Historically Speaking: The life of George Glenn Strange

Kathie Bell
Special to the Globe
Glenn Strange with Gunsmoke actor Buck Taylor and the late Boot Hill Director George Henrichs.

As of Sept. 20, he’s been gone for 48 years, and many knew him as the barkeep in the Long Branch in Dodge City. But before tending bar on TV, he was best known as the Frankenstein monster in several early of Hollywood movies. George Glenn Strange was born to William Russell Strange and Sarah Eliza Byrd Strange on August 16, 1899 in Weed, New Mexico Territory, nearly 13 years before New Mexico was a state. Later he "George" dropped from his professional name.

He grew up as a true cowboy in Cross Cut, Texas. His father was a rancher and, coincidently, a bartender. After quitting school at the end of 8th grade, Glenn taught himself the fiddle and guitar, and began performing in his teenage years.

In the 1920's, he and a cousin, Taylor McPeters, known as Cactus Mack, toured throughout the country with the singing group the Arizona Wranglers. In addition to being an entertainer, Strange rode in rodeos for a while. He even had a short stint as a heavyweight boxer.

In the 1930's he sung for, and played as extras, in "B" western films. At a large 6 foot five, he was sought after by Universal to play hulking creatures in Frankenstein movies, all this time continuing his work in westerns.

It was his resemblance to Boris Karloff, who was afraid of being type-cast as the Frankenstein monster, that landed him that role. In fact, when Karloff died in 1969, a photograph of Strange's Frankenstein appeared mistakenly in Karloff's obituaries in newspapers.

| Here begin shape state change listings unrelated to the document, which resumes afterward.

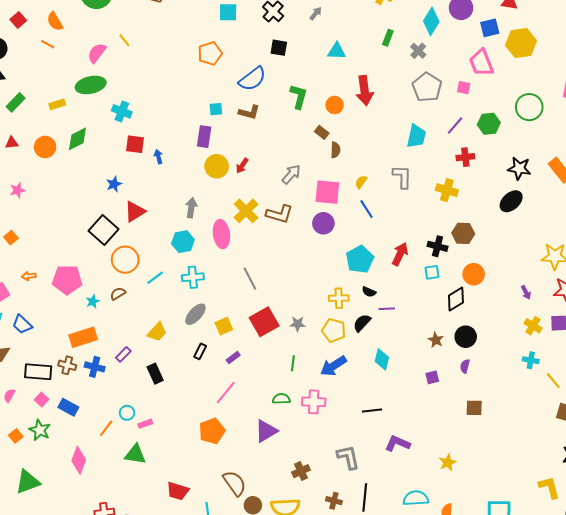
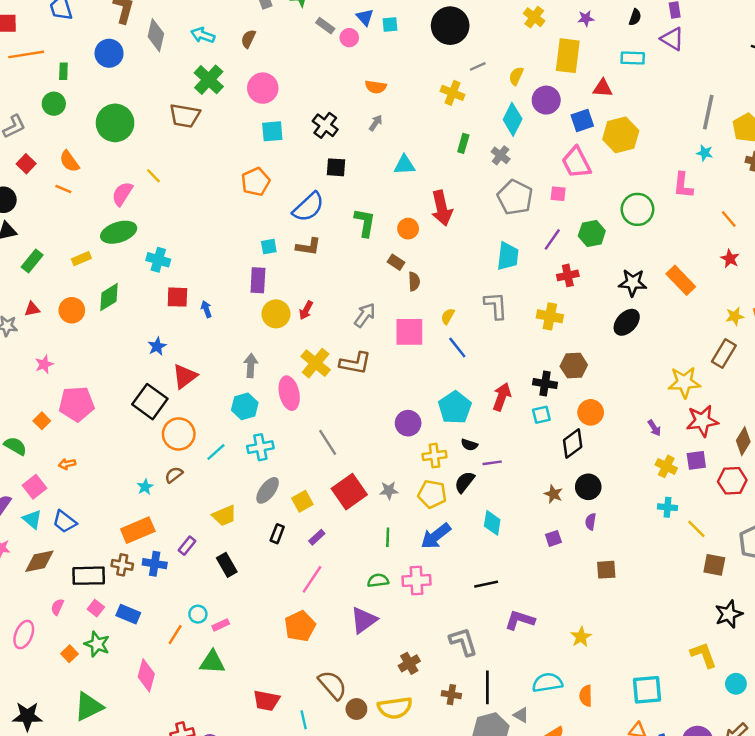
purple circle: (323, 223) -> (408, 423), moved
pink pentagon: (67, 280) -> (77, 404), moved
yellow trapezoid: (157, 332) -> (224, 516), turned 30

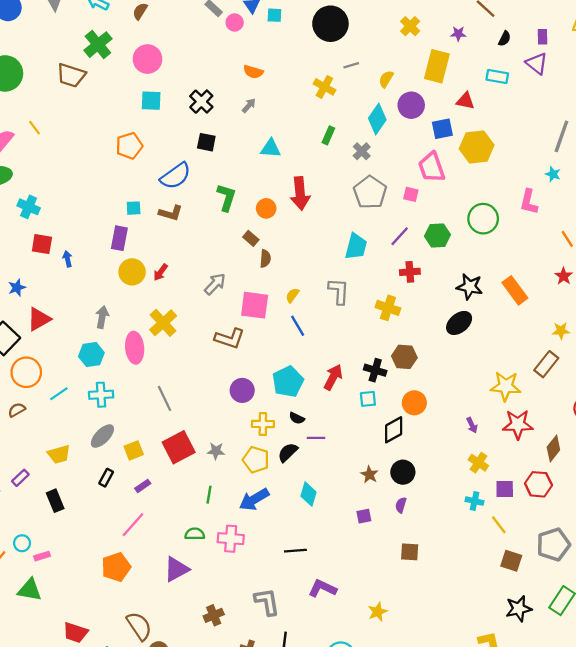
brown L-shape: (355, 363) -> (230, 338), moved
purple square: (696, 460) -> (505, 489), moved

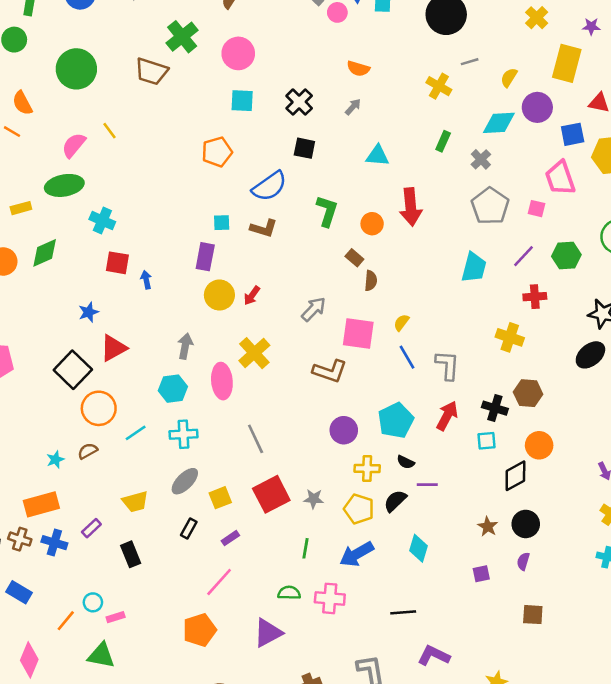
cyan diamond: (377, 119) -> (499, 123), turned 52
gray L-shape: (339, 291) -> (447, 365), moved

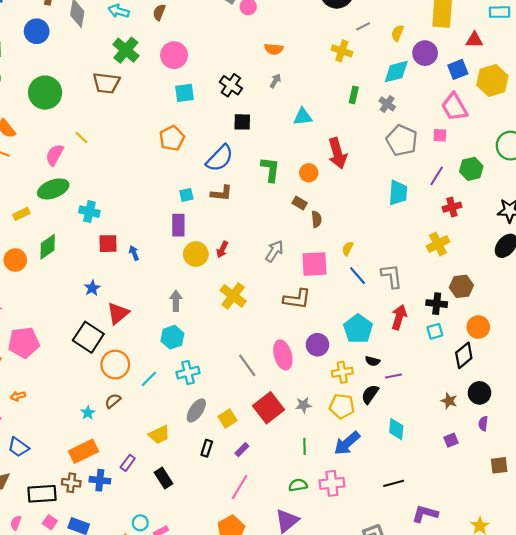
yellow cross: (510, 337) -> (438, 244), turned -35
pink ellipse: (222, 381) -> (283, 355), moved

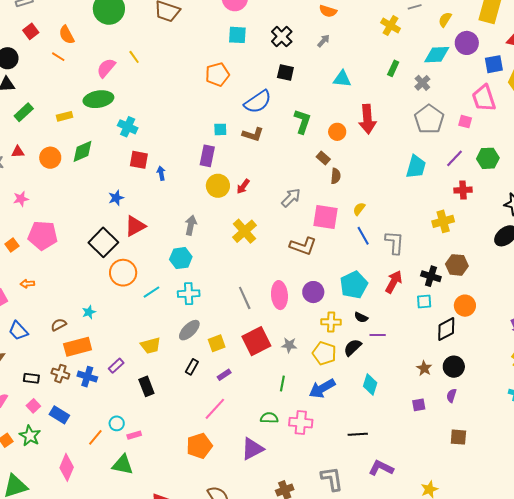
brown semicircle: (113, 401) -> (59, 325), moved
black rectangle: (42, 494) -> (31, 378), size x0.6

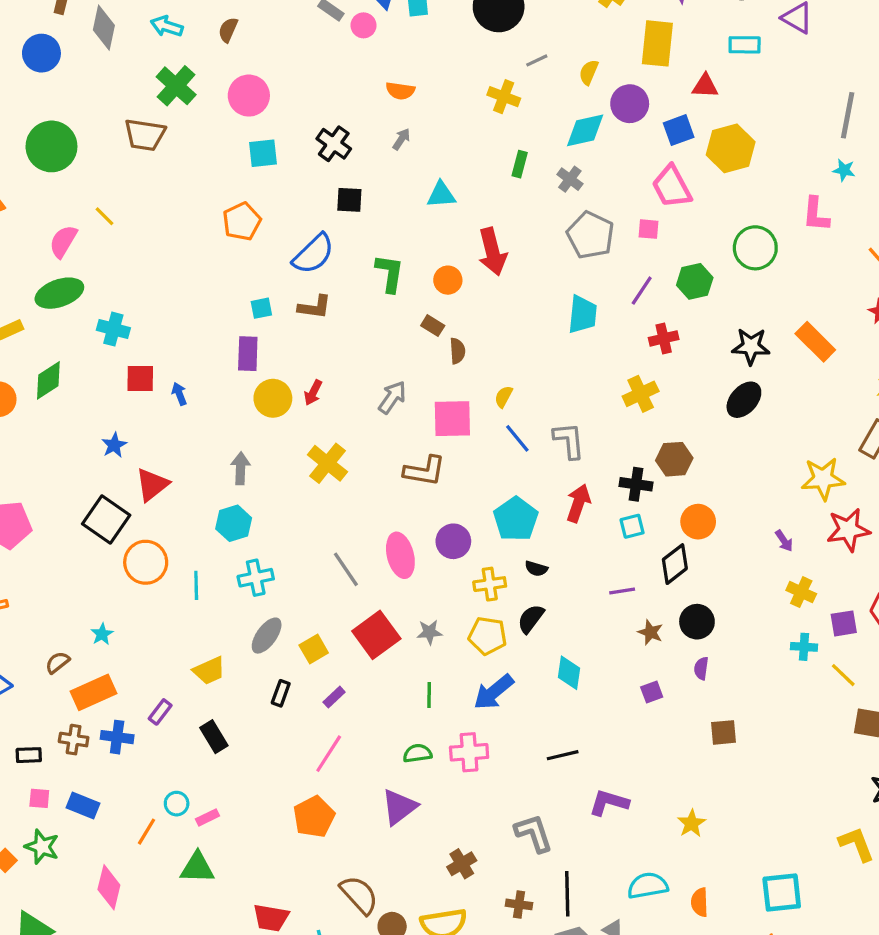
cyan line: (151, 292) -> (196, 585), turned -48
purple line: (378, 335) -> (622, 591), moved
pink square: (33, 406) -> (39, 798), turned -32

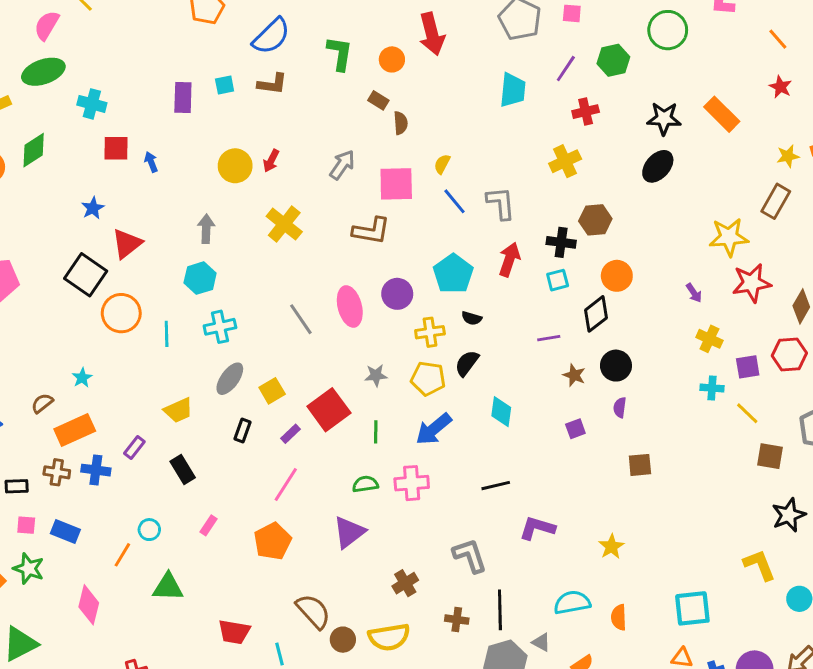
purple rectangle: (248, 354) -> (183, 98), moved
red square: (376, 635) -> (329, 410), moved
pink rectangle: (207, 817) -> (209, 525), moved, turned -30

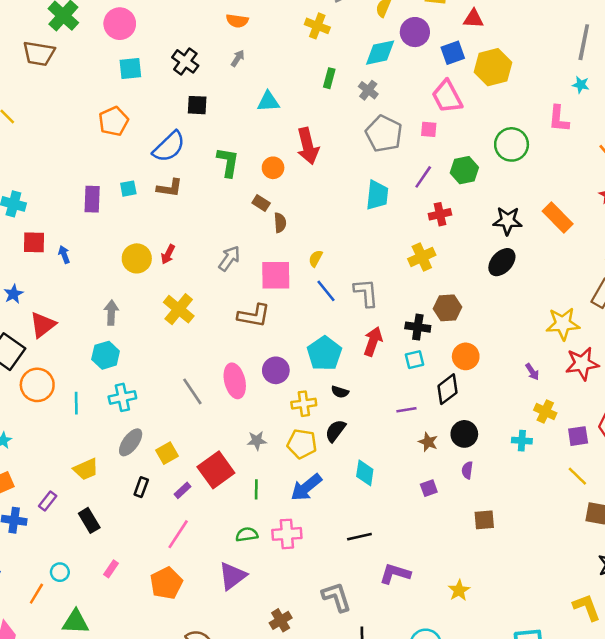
cyan cross: (712, 388) -> (522, 441), moved

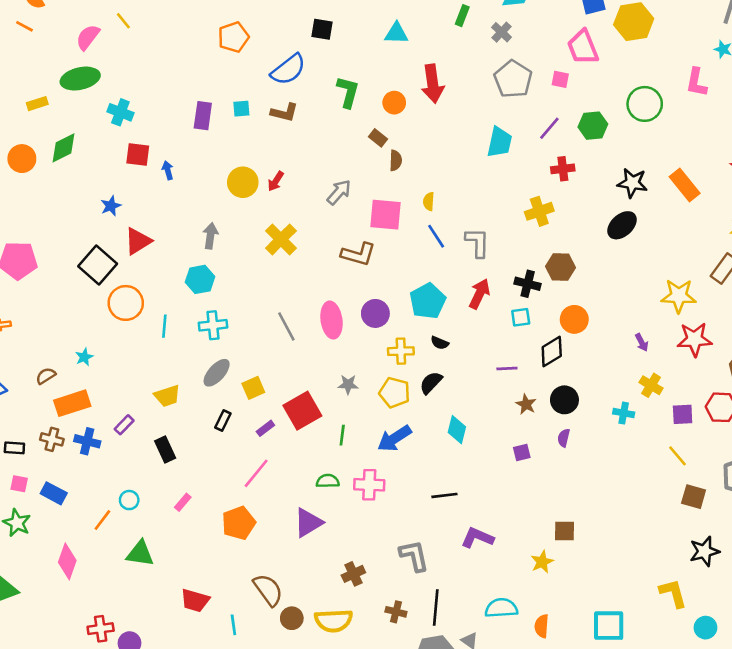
yellow semicircle: (316, 258) -> (429, 201), turned -30
brown square: (484, 520) -> (565, 531), moved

When the demand for western movies faded in the 1950's, Strange made his way into television productions where he appeared in numerous westerns. In 1961, he began the small, but regular, role as Sam Noonan the bartender in Miss Kitty's Long Branch Saloon, Dodge City in the TV show, Gunsmoke.

In a way he followed the footsteps of his father who was a bartender in real-life back in Cross Cut. In at least one episode, Strange reprised his role as a fiddle player in some Dodge City social affairs. For 12 years, he held this role until shortly before his death from lung cancer on Sept. 20, 1973 in Los Angeles.

He is interred at Forest Lawn Hollywood Hills Cemetery, Hollywood, Calif.

But Glenn Strange lives on in the hearts of people in Dodge City as Sam the Bartender.